[What to do]:
Where an entry contains a picture, omit the picture and repeat the rest exactly.

□ □ □

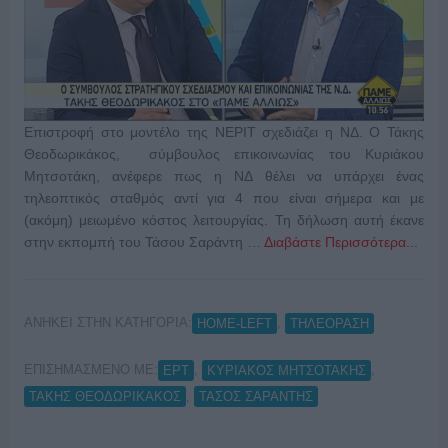
Επιστροφή στο μοντέλο της ΝΕΡΙΤ σχεδιάζει η ΝΔ. Ο Τάκης
Θεοδωρικάκος, σύμβουλος επικοινωνίας του Κυριάκου
Μητσοτάκη, ανέφερε πως η ΝΔ θέλει να υπάρχει ένας
τηλεοπτικός σταθμός αντί για 4 που είναι σήμερα και με
(ακόμη) μειωμένο κόστος λειτουργίας. Τη δήλωση αυτή έκανε
στην εκπομπή του Τάσου Σαράντη …
Διαβάστε Περισσότερα...
ΑΝΗΚΕΙ ΣΤΗΝ ΚΑΤΗΓΟΡΙΑ:
,
HOME-LEFT
ΤΗΛΕΟΡΑΣΗ
ΕΠΙΣΗΜΑΣΜΕΝΟ ΜΕ:
,
,
ΕΡΤ
ΚΥΡΙΑΚΟΣ ΜΗΤΣΟΤΑΚΗΣ
,
ΤΑΚΗΣ ΘΕΟΔΩΡΙΚΑΚΟΣ
ΤΑΣΟΣ ΣΑΡΑΝΤΗΣ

□ □ □

[Solution for this problem]:
Επιστροφή στο μοντέλο της ΝΕΡΙΤ σχεδιάζει η ΝΔ. Ο Τάκης
Θεοδωρικάκος, σύμβουλος επικοινωνίας του Κυριάκου
Μητσοτάκη, ανέφερε πως η ΝΔ θέλει να υπάρχει ένας
τηλεοπτικός σταθμός αντί για 4 που είναι σήμερα και με
(ακόμη) μειωμένο κόστος λειτουργίας. Τη δήλωση αυτή έκανε
στην εκπομπή του Τάσου Σαράντη …
Διαβάστε Περισσότερα...
ΑΝΗΚΕΙ ΣΤΗΝ ΚΑΤΗΓΟΡΙΑ:
,
HOME-LEFT
ΤΗΛΕΟΡΑΣΗ
ΕΠΙΣΗΜΑΣΜΕΝΟ ΜΕ:
,
,
ΕΡΤ
ΚΥΡΙΑΚΟΣ ΜΗΤΣΟΤΑΚΗΣ
,
ΤΑΚΗΣ ΘΕΟΔΩΡΙΚΑΚΟΣ
ΤΑΣΟΣ ΣΑΡΑΝΤΗΣ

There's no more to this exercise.